(Transcribed page contents)
BEGIN

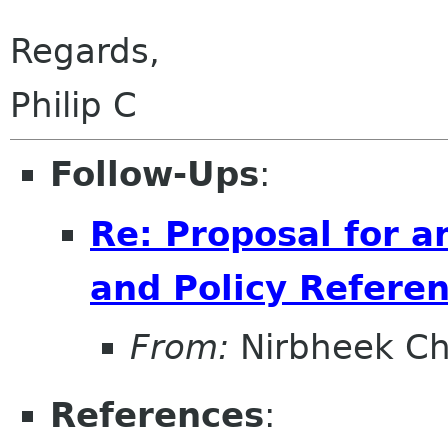
Regards,
Philip C
Follow-Ups
:
Re: Proposal for a
and Policy Refer
From:
Nirbheek C
References
:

END

What is required:
Retype all entries above verbatim; no pictures belong in the copy.

Exercise response:
Regards,
Philip C
Follow-Ups
:
Re: Proposal for a
and Policy Refer
From:
Nirbheek C
References
:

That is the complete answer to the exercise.